__Prompt__
Output the data below exactly. Leave nothing out.
◆ ◆ ◆
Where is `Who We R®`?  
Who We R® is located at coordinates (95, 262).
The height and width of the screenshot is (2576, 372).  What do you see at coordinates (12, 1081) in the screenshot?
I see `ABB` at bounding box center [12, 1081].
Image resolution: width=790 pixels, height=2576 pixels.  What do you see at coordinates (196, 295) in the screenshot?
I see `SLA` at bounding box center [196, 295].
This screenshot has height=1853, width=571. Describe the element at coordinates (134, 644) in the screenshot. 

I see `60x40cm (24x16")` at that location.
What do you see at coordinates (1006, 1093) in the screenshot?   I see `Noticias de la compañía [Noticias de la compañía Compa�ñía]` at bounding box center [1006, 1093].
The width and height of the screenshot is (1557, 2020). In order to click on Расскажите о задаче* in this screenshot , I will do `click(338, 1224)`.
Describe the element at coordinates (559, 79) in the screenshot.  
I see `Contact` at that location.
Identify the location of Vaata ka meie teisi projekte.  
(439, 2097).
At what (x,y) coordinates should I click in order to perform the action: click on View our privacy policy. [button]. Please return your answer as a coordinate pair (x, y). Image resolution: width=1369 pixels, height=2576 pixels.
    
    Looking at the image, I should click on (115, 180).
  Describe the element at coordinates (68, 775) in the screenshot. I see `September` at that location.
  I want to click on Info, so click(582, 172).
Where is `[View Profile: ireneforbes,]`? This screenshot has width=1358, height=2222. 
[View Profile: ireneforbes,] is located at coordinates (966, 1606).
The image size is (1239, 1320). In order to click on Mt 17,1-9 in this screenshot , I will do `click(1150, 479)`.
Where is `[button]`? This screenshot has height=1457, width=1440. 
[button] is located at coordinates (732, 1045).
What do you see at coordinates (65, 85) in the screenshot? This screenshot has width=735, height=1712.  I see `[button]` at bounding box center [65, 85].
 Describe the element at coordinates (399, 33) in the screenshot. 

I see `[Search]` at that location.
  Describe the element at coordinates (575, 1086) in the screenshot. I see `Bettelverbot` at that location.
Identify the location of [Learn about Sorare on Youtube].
◆ ◆ ◆
__Answer section__
Where is `Who We R®`?  
Who We R® is located at coordinates (95, 262).
The height and width of the screenshot is (2576, 372).  What do you see at coordinates (12, 1081) in the screenshot?
I see `ABB` at bounding box center [12, 1081].
Image resolution: width=790 pixels, height=2576 pixels.  What do you see at coordinates (196, 295) in the screenshot?
I see `SLA` at bounding box center [196, 295].
This screenshot has height=1853, width=571. Describe the element at coordinates (134, 644) in the screenshot. 

I see `60x40cm (24x16")` at that location.
What do you see at coordinates (1006, 1093) in the screenshot?   I see `Noticias de la compañía [Noticias de la compañía Compa�ñía]` at bounding box center [1006, 1093].
The width and height of the screenshot is (1557, 2020). In order to click on Расскажите о задаче* in this screenshot , I will do `click(338, 1224)`.
Describe the element at coordinates (559, 79) in the screenshot.  
I see `Contact` at that location.
Identify the location of Vaata ka meie teisi projekte.  
(439, 2097).
At what (x,y) coordinates should I click in order to perform the action: click on View our privacy policy. [button]. Please return your answer as a coordinate pair (x, y). Image resolution: width=1369 pixels, height=2576 pixels.
    
    Looking at the image, I should click on (115, 180).
  Describe the element at coordinates (68, 775) in the screenshot. I see `September` at that location.
  I want to click on Info, so click(582, 172).
Where is `[View Profile: ireneforbes,]`? This screenshot has width=1358, height=2222. 
[View Profile: ireneforbes,] is located at coordinates (966, 1606).
The image size is (1239, 1320). In order to click on Mt 17,1-9 in this screenshot , I will do `click(1150, 479)`.
Where is `[button]`? This screenshot has height=1457, width=1440. 
[button] is located at coordinates (732, 1045).
What do you see at coordinates (65, 85) in the screenshot? This screenshot has width=735, height=1712.  I see `[button]` at bounding box center [65, 85].
 Describe the element at coordinates (399, 33) in the screenshot. 

I see `[Search]` at that location.
  Describe the element at coordinates (575, 1086) in the screenshot. I see `Bettelverbot` at that location.
Identify the location of [Learn about Sorare on Youtube].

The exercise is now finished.